Santa aposentadoria

7/4/2004
Wilson Pinheiro Jabur

"Instados os migalheiros a se manifestarem sobre a aposentadoria do Ministro Vicente Leal (Migalhas 896), que teria sido causa suficiente para extinguir o processo administrativo-disciplinar instaurado no STJ, penso que há dois modos de lê-la, nenhum dos quais, entretanto, engrandecedor da mesma ou daquele Tribunal. O primeiro, está dentro de uma certa tendência dos Tribunais Superiores de se absterem de decidir de modo efetivo e definitivo os processos que lhe são submetidos (utilizando-se, por vezes, de artifícios processuais, verdadeiras armadilhas). É certo que o desumano volume de trabalho que assoberba aquelas Cortes não pode ser olvidado. Porém, não menos certo é que o processo deve servir à pacificação social: não pode e não deve o Judiciário deixar de pôr fim às lides, mantendo vivos conflitos que deveriam ser por ele resolvidos.
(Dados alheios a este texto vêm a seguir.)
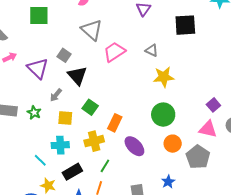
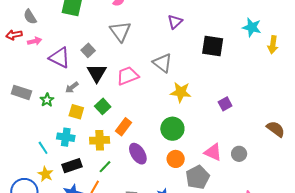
gray triangle: (152, 50) -> (162, 63), moved, size x1.5
pink trapezoid: (114, 52) -> (128, 76), moved
purple triangle: (38, 68) -> (60, 58), turned -30
purple square: (213, 105) -> (225, 104), moved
Condenável, portanto, a "simplista" decisão que se furtou do exame do mérito da questão. O segundo modo de se ler essa notícia é em conjunto com o lúcido artigo do Prof. Miguel Reale Júnior, igualmente publicado nas Migalhas nº 896, que trata do declínio ético por que passa nossa sociedade contemporânea. De fato, a total ausência de limites éticos desponta evidente e proveniente de todos os rincões e níveis da sociedade, passando pelo Governo e chegando aos nossos Tribunais - que deveriam ser os guardiões da ética e da lealdade. É de se perguntar que padrões éticos são os agora vigentes? Ou será que se chegou ao ponto em que é necessário indagar da própria existência de padrões éticos? Essa decisão é também condenável do ponto de vista ético porque se presta a acobertar uma dúvida, dúvida acerca da conduta de um de seus membros - agora aposentado, não se olvide - e que é de um peso inaceitável em um país democrático em que cidadãos, juízes e governantes têm, todos eles, deveres e obrigações. Ou será que também isso mudou e não nos informaram? Além de pensarmos ou repensarmos que país nós queremos, como proposto pelo Prof. Reale, sugiro que os Julgadores não percam a consciência da importância e reflexos de suas decisões, para além dos limites dos autos e que cada um de nós reflita sobre o papel que desempenha e o seu impacto nos demais."